**Work to complete:** Return all the lines below in which the string "nicht" appears.

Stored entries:
========================================================================

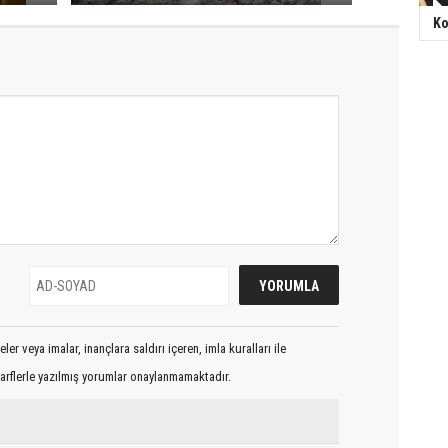
Ko
er veya imalar, inançlara saldırı içeren, imla kuralları ile
arflerle yazılmış yorumlar onaylanmamaktadır.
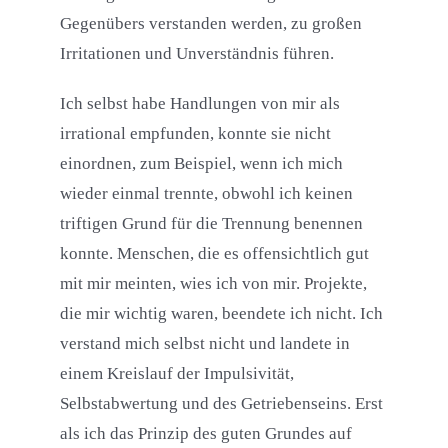
Gegenübers verstanden werden, zu großen
Irritationen und Unverständnis führen.
Ich selbst habe Handlungen von mir als
irrational empfunden, konnte sie nicht
einordnen, zum Beispiel, wenn ich mich
wieder einmal trennte, obwohl ich keinen
triftigen Grund für die Trennung benennen
konnte. Menschen, die es offensichtlich gut
mit mir meinten, wies ich von mir. Projekte,
die mir wichtig waren, beendete ich nicht. Ich
verstand mich selbst nicht und landete in
einem Kreislauf der Impulsivität,
Selbstabwertung und des Getriebenseins. Erst
als ich das Prinzip des guten Grundes auf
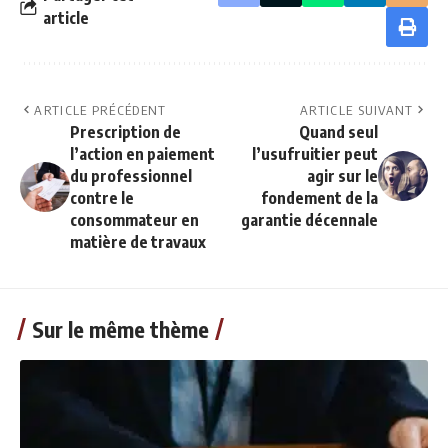
article
ARTICLE PRÉCÉDENT
ARTICLE SUIVANT
Prescription de
Quand seul
l’action en paiement
l’usufruitier peut
du professionnel
agir sur le
contre le
fondement de la
consommateur en
garantie décennale
matière de travaux
Sur le même thème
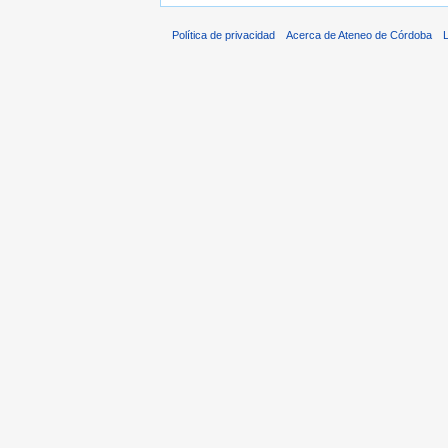
Política de privacidad
Acerca de Ateneo de Córdoba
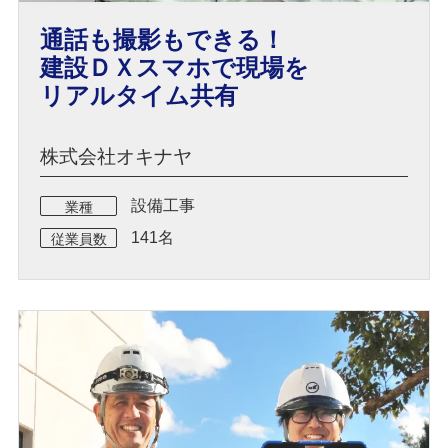
通話も撮影もできる！
建設ＤＸスマホで現場を
リアルタイム共有
株式会社オキナヤ
設備工事
業種
141名
従業員数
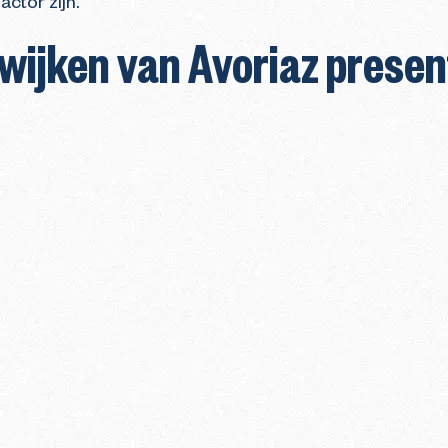
ctor zijn.
e wijken van Avoriaz prese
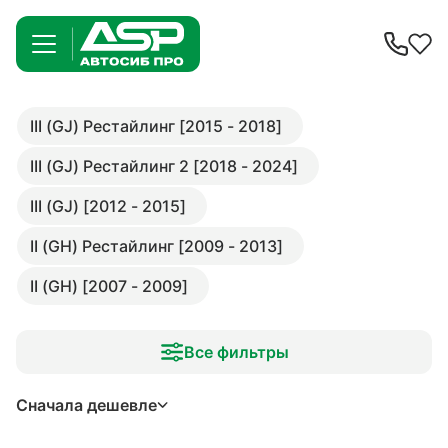
III (GJ) Рестайлинг [2015 - 2018]
III (GJ) Рестайлинг 2 [2018 - 2024]
III (GJ) [2012 - 2015]
II (GH) Рестайлинг [2009 - 2013]
II (GH) [2007 - 2009]
Все фильтры
Сначала дешевле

========================================================================

**Answer to this exercise:**
irrational empfunden, konnte sie nicht
die mir wichtig waren, beendete ich nicht. Ich
verstand mich selbst nicht und landete in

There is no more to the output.